Paul Cavey points out that there are two things happening in China's financial markets that seem to be causing concern. One is the rise in $CNY, which is likely to gain more momentum if Trump imposes another round of big tariffs. The worry is that this encourages capital outflows and so risks the sort of financial stability seen in China in 2015. The second development is the fall in yields. That was indeed sharp in Q424, with rates at the longer-end of the curve in particular falling to all-time lows. The substantive idea is that a 10-year yield of just 1.7% is pricing in a multi-year period of deflation and very slow nominal growth. Paul assumes that management of the cycle is probably the paramount concern in the minds of both policymakers and investors right now. It is only in that context that the continued loosening of domestic monetary conditions is welcome.
Asia: Chips and electronics
Niall Ferguson’s spent a week in India and Malaysia, meeting with high-level executives from the tech, semiconductor, and venture capital industries, as well as senior politicians. Both countries are ramping up investments in semiconductor and electronics manufacturing, supported by foreign capital and government initiatives. India is poised to grow its market share in low-end assembly for Western chipmakers and electronics, though talent shortages and bureaucratic inefficiencies hinder progress. In Malaysia, business leaders are concerned about losing market share to Chinese firms in the domestic chip industry, while the government remains accommodative, despite internal debates. The overall outlook is one of optimism, and both countries are well positioned to strengthen their roles in low-end chip assembly for Western tech firms.
Republic of Congo: Shuffles and reforms
President Denis Sassou-Nguesso undertook a minor cabinet reshuffle on January 11th.

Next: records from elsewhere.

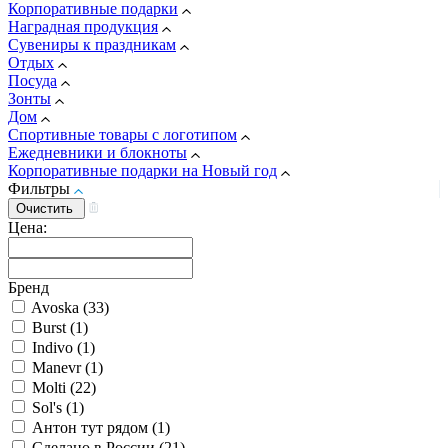
Корпоративные подарки
Наградная продукция
Сувениры к праздникам
Отдых
Посуда
Зонты
Дом
Спортивные товары с логотипом
Ежедневники и блокноты
Корпоративные подарки на Новый год
Фильтры
Цена:
Бренд
Avoska (
33
)
Burst (
1
)
Indivo (
1
)
Manevr (
1
)
Molti (
22
)
Sol's (
1
)
Антон тут рядом (
1
)
Сделано в России (
21
)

The most significant component of the reshuffle was the appointment of Christian Yoka as the new minister of the finance, budget and public portfolios, with the majority of other ministries unaffected. Yoka’s appointment is rooted in several considerations, including the government’s need to accelerate its reform programme amid enduring fiscal constraints. The appointment should bolster the state’s reform programme over the medium term to the benefit of the country’s otherwise modest economic outlook. However, the economy is subject to an array of headwinds, including the country’s dependence on oil revenue and limited buffers against any future shocks.
India’s economy sags further into 2025
Growth momentum has weakened further. Jonathan Anderson’s proxy index now shows real growth of 3.5% y/y coming into 2025. There’s no collapse but it is a clear across-the-board slowdown. Jonathan doesn’t expect serious easing or stimulus. The external balance, the rupee, inflation and the fiscal position are all constraints on the government's ability to take significant action. Meanwhile, equities remain expensive. The market may have come down over the past couple of months, but multiples are still trading at wide gaps to the rest of EM.
Vietnam: Breaking free?
The Vietnam Index first traded above 1,000 years ago but has since been unable to sustain a move away from that level. In 2022 the index peaked at 1,536, then fell by more than 40% in the same year. However, the short amount of time below 1,000 suggests that the market is converting the old ceiling into a floor. Since the March 2024 peak of 1,294, a potential 10-month Ascending Triangle has formed, a breakout would target 1,436, just below the 2022 peak. Chris Roberts will go 100% long on a weekly close above 1,330, using a daily close below 1,209 as a stop loss. His initial target is 1,436 and then a test of 1,500+.